--- license: cc-by-nc-4.0 tags: - vidore - colpali - multimodal-embedding - multilingual-embedding - Text-to-Visual Document (T→VD) retrieval - feature-extraction - sentence-similarity - mteb - sentence-transformers language: - multilingual inference: false library_name: transformers pipeline_tag: visual-document-retrieval ---

Jina AI: Your Search Foundation, Supercharged!

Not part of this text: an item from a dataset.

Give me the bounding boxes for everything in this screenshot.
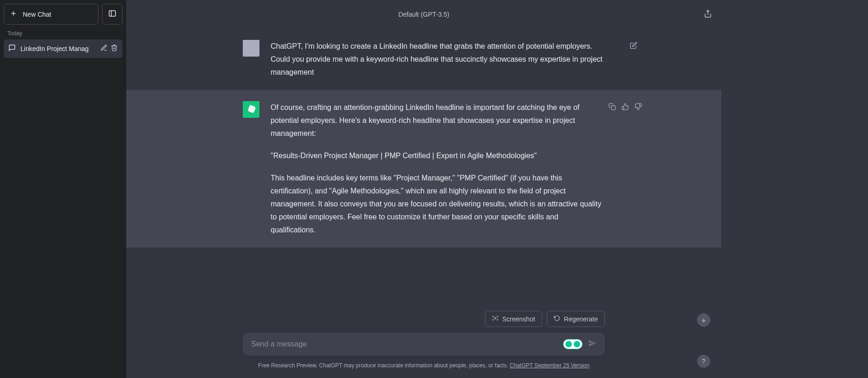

The embedding model trained by Jina AI.

# Jina Embeddings v4: Universal Embeddings for Multimodal Multilingual Retrieval ## Quick Start [Blog](https://jina.ai/news/jina-embeddings-v4-universal-embeddings-for-multimodal-multilingual-retrieval) | [Technical Report](https://arxiv.org/abs/2506.18902) | [API](https://jina.ai/embeddings) ## Intended Usage & Model Info `jina-embeddings-v4` is a universal embedding model for multimodal and multilingual retrieval. The model is specially designed for complex document retrieval, including visually rich documents with charts, tables, and illustrations. Built on [Qwen/Qwen2.5-VL-3B-Instruct](https://huggingface.co/Qwen/Qwen2.5-VL-3B-Instruct), `jina-embeddings-v4` features: - **Unified embeddings** for text, images, and visual documents, supporting both dense (single-vector) and late-interaction (multi-vector) retrieval. - **Multilingual support** (30+ languages) and compatibility with a wide range of domains, including technical and visually complex documents. - **Task-specific adapters** for retrieval, text matching, and code-related tasks, which can be selected at inference time. - **Flexible embedding size**: dense embeddings are 2048 dimensions by default but can be truncated to as low as 128 with minimal performance loss. Summary of features: | Feature | Jina Embeddings V4 | |------------|------------| | Base Model | Qwen2.5-VL-3B-Instruct | | Supported Tasks | `retrieval`, `text-matching`, `code` | | Model DType | BFloat 16 | | Max Sequence Length | 32768 | | Single-Vector Dimension | 2048 | | Multi-Vector Dimension | 128 | | Matryoshka dimensions | 128, 256, 512, 1024, 2048 | | Pooling Strategy | Mean pooling | | Attention Mechanism | FlashAttention2 | ## Training & Evaluation Please refer to our [technical report of jina-embeddings-v4](https://arxiv.org/abs/2506.18902) for training details and benchmarks. ## Usage
Requirements The following Python packages are required: - `transformers>=4.52.0` - `torch>=2.6.0` - `peft>=0.15.2` - `torchvision` - `pillow` ### Optional / Recommended - **flash-attention**: Installing [flash-attention](https://github.com/Dao-AILab/flash-attention) is recommended for improved inference speed and efficiency, but not mandatory. - **sentence-transformers**: If you want to use the model via the `sentence-transformers` interface, install this package as well.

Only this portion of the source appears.